GMOD

Community Annotation - September 2010 Satellite

Community Annotation Satellite Meeting

September 2010 GMOD Meeting
15 September 2010
Cambridge, UK

Part of GMOD Europe 2010

1 Participants
2 Some Experiences
3 Discussion
4 Analysis
- 4.1 Lessons
5 See Also

This satellite meeting was held Wednesday, 15 September, in Cambridge, UK as part of GMOD Europe 2010 and the September 2010 GMOD Meeting. This session dealt with Community Annotation. The other satellite was on Post Reference Genome Tools and had many of the same participants. The topic of community annotation was proposed by Kim Rutherford.

Participants

Ellen Adlem, Cambridge University Cambridge Institue of Medical Research, T1DBase
Gerd Anders, Max-Delbrueck-Centrum Berlin (MDC)
Jerven Bolleman, UniProt Swiss-Prot
Scott Cain, GMOD Project Coordinator, OICR
Dave Clements, GMOD Help Desk, NESCent
Oskana Riba Grognuz, Swiss Institute of Bioinformatics (SIB) Department of Ecology and Evolution, University of Lausanne
Chris Hemmerich, CGB, Indiana University
Joan Pontius, National Cancer Institute, SAIC
Kim Rutherford, Cambridge Systems Biology Centre, PomBase

Some Experiences

PomBase

Val Wood at PomBase sent out a GO curation request in a Microsoft Word document to 80-90 authors of recent S. pombe papers. Val is well known in the community and asked the authors to provide GO annotation for their papers. PomBase got an 80% response rate. The annotations were reviewed by PomBase personnel and most annotations were either spot on, or very close in the GO hierarchy. Val’s view is if PomBase can get the community to do 90% of the annotation work, then PomBase can do 10 times as much annotation.

UniProt

UniProt added a “Contribute” section at the top of their protein pages. It includes 2 links, “Send feedback” and “Read comments or add your own.” In the year it has been up, UniProt has received 9 comments. That’s less than one comment a month for a resource that averages almost 4 million page views per month. The “Send feedback” link gets used more often, but not often enough to be a serious time commitment for UniProt staff.

Curators at UniProt also contact authors of a paper when the paper is added to UniProt. This often results in the author’s coming back to UniProt more often.

ZFIN

ZFIN, the zebrafish model organism database (MOD), was launched in the mid 1990s with the stated goal of enabling community annotation. The development team had a user interface background and went to great lengths to support this. ZFIN’s annotation concept was for individuals to own certain gene and fish pages. This ownership gave them editing privileges for those pages. This effort was largely unsuccessful and today the vast majority of ZFIN users only have update access to their lab and personal records at ZFIN.
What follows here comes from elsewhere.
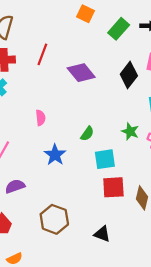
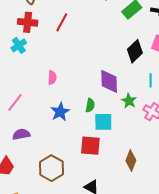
purple diamond: (81, 73) -> (109, 81), moved, turned 30
green semicircle: (87, 134) -> (90, 105), moved, turned -32
red square: (113, 187) -> (90, 146), moved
ZFIN has a ‘Your Input Welcome’ button on every data page. An average of 6 comments are received per month. These comments include questions, corrections, additional data, and requests to back curate data from older publications. ZFIN has had success with teams of community experts assisting in the development of the zebrafish anatomical ontology. In recent years, ZFIN, like many MODs, has added a community wiki. They are specifically encouraging community members to add protocols and antibody information. However, despite being more convenient and more familiar to users than ZFIN’s original efforts, there has been viewing traffic, but no user updates so far.

ZFIN encourages labs to submit gene expression and phenotype data using the Phenote software tool. Phenote allows researchers to annotate their images using terms from the ontologies used by ZFIN curators. There have been inquiries but there have not been any submissions with this tool to date.

MGI and EMAGE

Both MGI, the mouse MOD, and EMAGE, the Edinburgh Mouse Atlas of Gene Expression launched tools aimed at helping mouse researchers keep track of their gene expression data. These two projects took very different approaches, but ended up with similar, disappointing results. MGI created the Gene Expression Notebook (GEN), based on Excel, that bench scientists could use to track gene expression experiments and record annotation. This tool addressed a common need (tracking gene expression data and metadata) with a technology (Microsoft Excel) that almost every biologist is already familiar with. Researchers could use GEN for their own work, and then optionally submit their annotations back to MGI if they wanted to.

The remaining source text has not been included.